Violence. Murder. Poverty.
These are all words that are associated with the South Side of Chicago; they are realities that kids who live there must face on a daily basis.
But Razia Hutchins, now an MU freshman, wanted to associate a new word with the South Side of Chicago: peace.
Hutchins was born and raised on the South Side, where she said she was exposed to violence nearly every day from a young age.
She recalled returning home from a family vacation in Wisconsin to half her street blocked off. Earlier that day, a man had killed another man over an argument about a girl.
While that memory in particular stands out to her, Hutchins said she has countless other childhood memories involving violence.
“It’s everyday,” she said. “Even if you don’t know the person (who died), you know someone who knows that person. Everyone gets affected.”
With all the gun violence swirling around her, Hutchins constantly worried about whether her classmates would be in school the next day. But Hutchins’s worrying was unique. Many other students at her school became apathetic and immune to the constant violence.
Hutchins remembered having a discussion in one of her classes about a student who was killed after a high school basketball game.

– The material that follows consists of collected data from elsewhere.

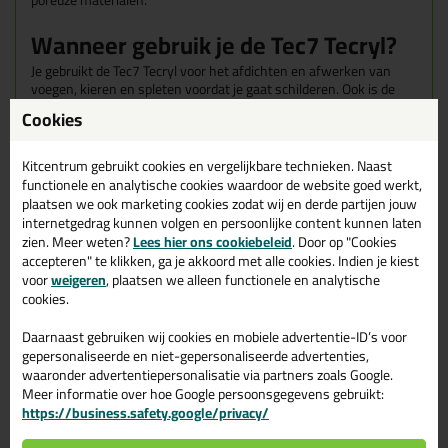
poreuze materialen.
Wanneer gebruik je de Tec7 Tecryl?
Je gebruikt de Tec7 Tecryl voor het afdichten en afwerken van
voegen, kieren en spleten voordat je gaat schilderen. Ook is de
Tec7 Tecryl geschikt voor het afkitten van aansluitvoegen tussen
Cookies
raamwerk, plinten, muren en vensterbanken. De Tec7 Tecryl kan
goed tegen water, maar is niet geschikt voor plekken die
permanent onder water staan.
Kitcentrum gebruikt cookies en vergelijkbare technieken. Naast
functionele en analytische cookies waardoor de website goed werkt,
Kenmerken van de Tec7 Tecryl
plaatsen we ook marketing cookies zodat wij en derde partijen jouw
internetgedrag kunnen volgen en persoonlijke content kunnen laten
zien. Meer weten?
Lees hier ons cookiebeleid
. Door op "Cookies
Al na 1 uur is de kit overschilderbaar
accepteren" te klikken, ga je akkoord met alle cookies. Indien je kiest
Bijna reukloos
voor
weigeren
, plaatsen we alleen functionele en analytische
Eenvoudig af te werken
cookies.
Te gebruiken op alle gangbare bouwmaterialen
Daarnaast gebruiken wij cookies en mobiele advertentie-ID’s voor
gepersonaliseerde en niet-gepersonaliseerde advertenties,
waaronder advertentiepersonalisatie via partners zoals Google.
Meer informatie over hoe Google persoonsgegevens gebruikt:
https://business.safety.google/privacy/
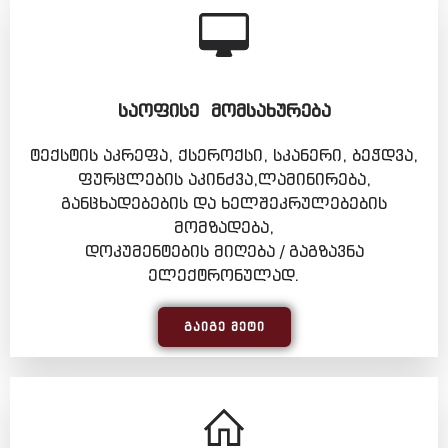
ᲡᲐᲝᲤᲘᲡᲔ ᲛᲝᲛᲡᲐᲮᲣᲠᲔᲑᲐ
ტექსტის აკრეფა, ქსეროქსი, სკანერი, ბეჭდვა,
ფურცლების აკინძვა,ლამინირება,
განცხადებების და ხელშეკრულებების
მომზადება,
დოკუმენტების მიღება / გაგზავნა
ელექტრონულად.
ᲒᲐᲘᲒᲔ ᲛᲔᲢᲘ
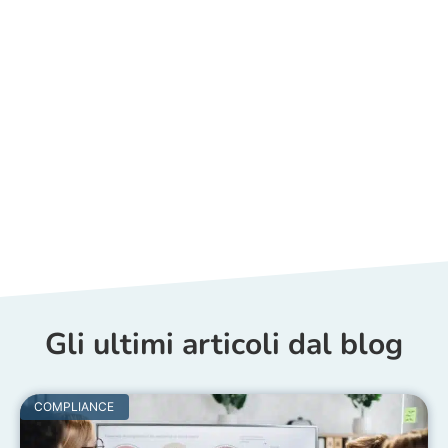
Gli ultimi articoli dal blog​
COMPLIANCE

“This is Chicago, what do you expect?” someone called out during the discussion.
That reaction, or the lackthereof, left Hutchins in shock. She said apathy toward gun violence was a common occurrence.
“The way they were thinking was just sick,” Hutchins said. “How could you think that way? How could you just feel nothing? That’s somebody’s son, or nephew or cousin.
“They just thought of it as another day in Chicago.”
Hutchins refused to let those apathetic feelings proliferate throughout her community. She decided to take action.
In 2013, Hutchins approached the principal of her school, Angela Brooks-Rallins, with an idea: She wanted to bring students together from all across Chicago through a peace march.
Hutchins describes her methods as “very Malcom X”; her vision was to bring every high school in Chicago on the march.
Brooks-Rallins, however, had other plans. She only wanted students from her high school, Perspectives Charter School, to participate. She wanted Hutchins to apply for a permit in order to march. She even wanted Hutchins to ensure that she marched on the sidewalks instead of the streets.
“We were going through a more peaceful way about it,” Hutchins said. “I was like, ‘Lady, you’re ruining my vision.’ But in the end it turned out really well.”
Hutchins called her movement, “I Am For Peace.” She organized the marches on the last day of school each year because she wanted to see the participants abstain from gun violence over the summer and extend the peace into the next school year.
“The summer in Chicago, that’s when everyone is out and looking for something to get into,” Hutchins said. “And sometimes what they get into is negative. It’s a nasty way to use their time.”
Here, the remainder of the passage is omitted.